Это в его духе, всякие выходки подобные. Ему кажется, что он оригинален. Бедняга.
– Интересно, – спросил он из глубин, – это обычный гроб или специально собачий?
– Вообще-то не надо бы так… – сказал я. – С такими штуками не играют. Очень плохая примета.
– Лажа. Одни жабы в такое верят. К тому же… Когда ещё представится такая возможность? Только когда сдохнешь. А когда сдохнешь, то никакого удовольствия ты от этого не получишь, могу поспорить… Попробуй, тут удобно.
– Спасибо, мне и здесь пока хорошо.
Машина остановилась. Вырвиглаз замер и закрыл глаза. Дверцы открылись.
– Что это?! – в бешенстве прошипел Сенька.
И тут же появился водитель Дроков с работающей видеокамерой. Он увидел Вырвиглаза в гробу, и на лице его возникли начальственные непонятки.
– Чо за вошь? – грубо спросил он.
Но камеру не отпустил, продолжал фиксировать.

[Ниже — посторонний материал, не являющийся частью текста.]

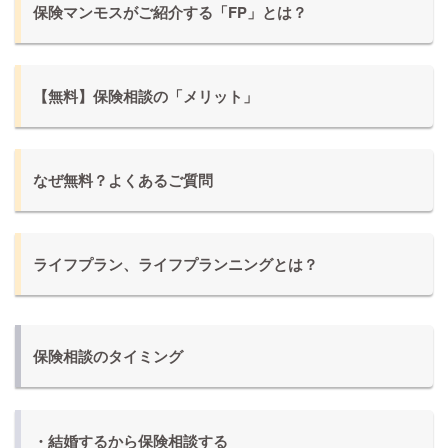
保険マンモスがご紹介する「FP」とは？
【無料】保険相談の「メリット」
なぜ無料？よくあるご質問
ライフプラン、ライフプランニングとは？
保険相談のタイミング
・結婚するから保険相談する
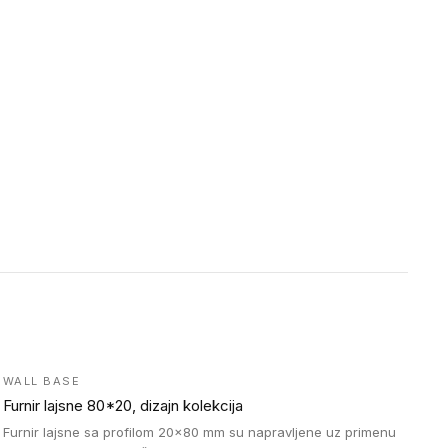
WALL BASE
Furnir lajsne 80*20, dizajn kolekcija
Furnir lajsne sa profilom 20x80 mm su napravljene uz primenu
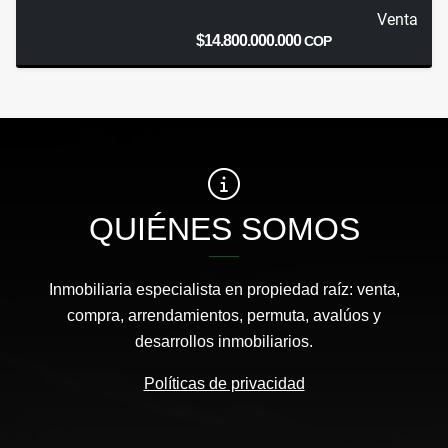
Venta
$14.800.000.000
COP
QUIÉNES SOMOS
Inmobiliaria especialista en propiedad raíz: venta,
compra, arrendamientos, permuta, avalúos y
desarrollos inmobiliarios.
Políticas de privacidad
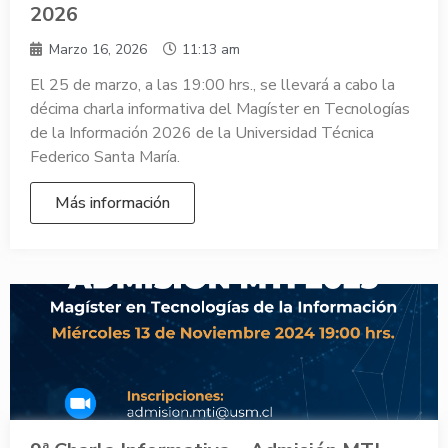
2026
Marzo 16, 2026
11:13 am
El 25 de marzo, a las 19:00 hrs., se llevará a cabo la
décima charla informativa del Magíster en Tecnologías
de la Información 2026 de la Universidad Técnica
Federico Santa María.
Más información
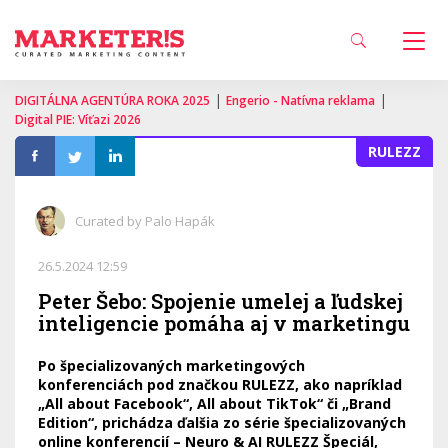
|
|
DIGITÁLNA AGENTÚRA ROKA 2025
Engerio - Natívna reklama
Digital PIE: Víťazi 2026
RULEZZ
Curated by Palo Hapák
26.5.2024 12:59
Peter Šebo: Spojenie umelej a ľudskej
inteligencie pomáha aj v marketingu
Po špecializovaných marketingových
konferenciách pod značkou RULEZZ, ako napríklad
„All about Facebook“, All about TikTok“ či „Brand
Edition“, prichádza ďalšia zo série špecializovaných
online konferencií – Neuro & AI RULEZZ Špeciál,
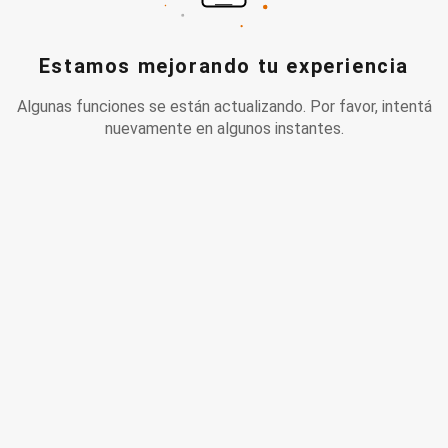
Estamos mejorando tu experiencia
Algunas funciones se están actualizando. Por favor, intentá
nuevamente en algunos instantes.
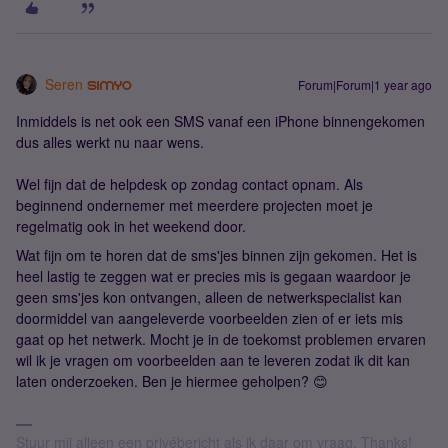
Seren
Forum|Forum|1 year ago
Inmiddels is net ook een SMS vanaf een iPhone binnengekomen
dus alles werkt nu naar wens.
Wel fijn dat de helpdesk op zondag contact opnam. Als
beginnend ondernemer met meerdere projecten moet je
regelmatig ook in het weekend door.
Wat fijn om te horen dat de sms'jes binnen zijn gekomen. Het is
heel lastig te zeggen wat er precies mis is gegaan waardoor je
geen sms'jes kon ontvangen, alleen de netwerkspecialist kan
doormiddel van aangeleverde voorbeelden zien of er iets mis
gaat op het netwerk. Mocht je in de toekomst problemen ervaren
wil ik je vragen om voorbeelden aan te leveren zodat ik dit kan
laten onderzoeken. Ben je hiermee geholpen? 😊
Stuur mij alleen een privébericht als ik daar om vraag. Thanks!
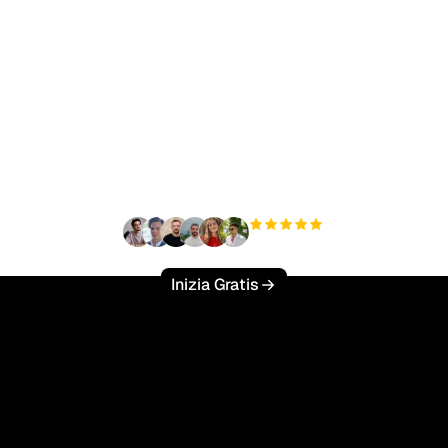
nto a scalare il tuo traf
organico senza sforzo
+3'000
utenti
Inizia Gratis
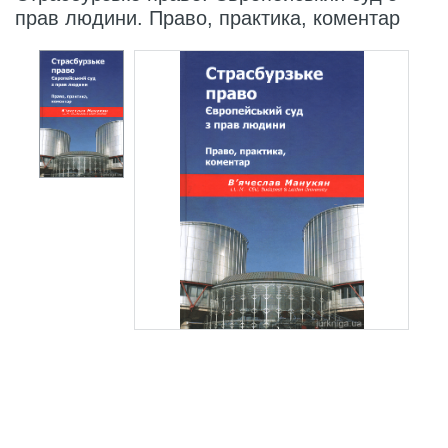
прав людини. Право, практика, коментар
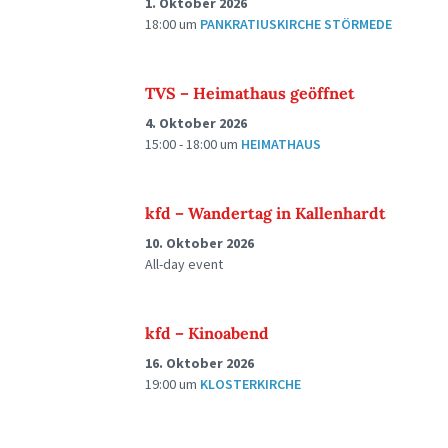
1. Oktober 2026
18:00
um
PANKRATIUSKIRCHE STÖRMEDE
TVS – Heimathaus geöffnet
4. Oktober 2026
15:00 - 18:00
um
HEIMATHAUS
kfd – Wandertag in Kallenhardt
10. Oktober 2026
All-day event
kfd – Kinoabend
16. Oktober 2026
19:00
um
KLOSTERKIRCHE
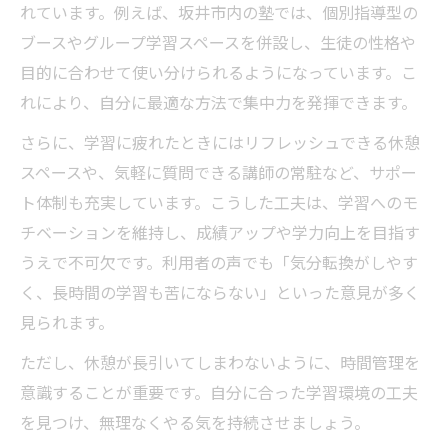
れています。例えば、坂井市内の塾では、個別指導型の
ブースやグループ学習スペースを併設し、生徒の性格や
目的に合わせて使い分けられるようになっています。こ
れにより、自分に最適な方法で集中力を発揮できます。
さらに、学習に疲れたときにはリフレッシュできる休憩
スペースや、気軽に質問できる講師の常駐など、サポー
ト体制も充実しています。こうした工夫は、学習へのモ
チベーションを維持し、成績アップや学力向上を目指す
うえで不可欠です。利用者の声でも「気分転換がしやす
く、長時間の学習も苦にならない」といった意見が多く
見られます。
ただし、休憩が長引いてしまわないように、時間管理を
意識することが重要です。自分に合った学習環境の工夫
を見つけ、無理なくやる気を持続させましょう。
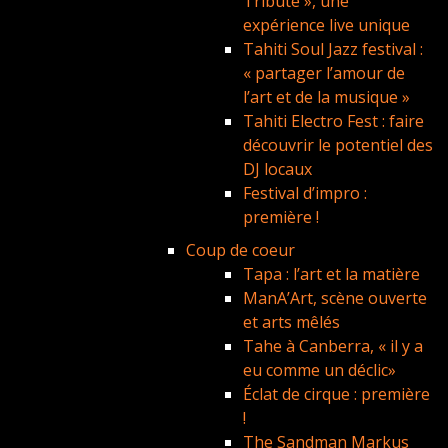
Tribute », une
expérience live unique
Tahiti Soul Jazz festival :
« partager l’amour de
l’art et de la musique »
Tahiti Electro Fest : faire
découvrir le potentiel des
DJ locaux
Festival d’impro :
première !
Coup de coeur
Tapa : l’art et la matière
ManA’Art, scène ouverte
et arts mêlés
Tahe à Canberra, « il y a
eu comme un déclic»
Éclat de cirque : première
!
The Sandman Markus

– Ты чего в гробу лежишь, щенок?!
– А как же без этого? – Сенька влез в кадр. – Это элемент процедуры. Надо же проверить изделие.
Быстро нашёлся. Аутсорсинг…
– Проверить?
– Конечно, проверить! А если мы туда Диогена положим, а гроб сломается? Что будет, сами понимаете. Не, если вы настаиваете, мы не будем…
– Ладно, – не отрываясь от камеры кивнул Дроков. – Верно, наверное, надо гроб проверить. Ты, синемордый, не вставай, лежи, а вы давайте, поднимите-ка его.
– В смысле? – не понял Сенька.
– Чо непонятного-то? Берите гроб и тащите от машины и до забора, проверьте, как всё там.
– Да-да, сейчас-сейчас. – Сенька занял место возле левой ноги Вырвиглаза и подмигнул нам с Упырём.
Я проклял Вырвиглаза за его любопытство и Сеньку за его находчивость. Взялся за ручки. Мы поднапружились и подняли гроб. Вырвиглаз был тяжёл. На меня к тому же навалилась самая грузная его часть – верхняя. Сенька и Упырь держали за ноги.
Вырвиглаз трагически вздохнул и задудел на губах «Похоронный марш».
Мы на дрожащих ногах двинулись к забору, я подумал, что я, пожалуй, слишком несерьёзно относился к хобби Сеньки – похоронное дело оказалось довольно нелёгким как в прямом, так и в переносном смысле.
Мимо проходила ранняя старушка в трауре. Конечно же, она перекрестилась на гроб, и, конечно же, гадский Вырвиглаз не удержался. Он резко сел в гробу и хриплым голосом вопросил:
– Мамаша, где тут баня, не подскажешь?
Старушка помертвело дёрнула в сторону, наткнулась на забор и рванула вдоль него, проламывая кусты и вытаптывая насаждения. Вырвиглаз орал вслед:
– Куда же ты, шалунья?!
Мы не удержались, поставили гроб на травку. Вырвиглаз вылез, отряхнулся и сказал:
– А ничего, нормально. Немножко тесновато, но в целом да, неплохо… Никто не хочет?
Я ржал. Упырь ржал. Сенька хихикал, поглядывая на мэрского водителя. Дроков выключил камеру и смеялся от души.
– Ладно, – серьёзно сказал Дроков через пару минут, – теперь к делу, время. Давайте.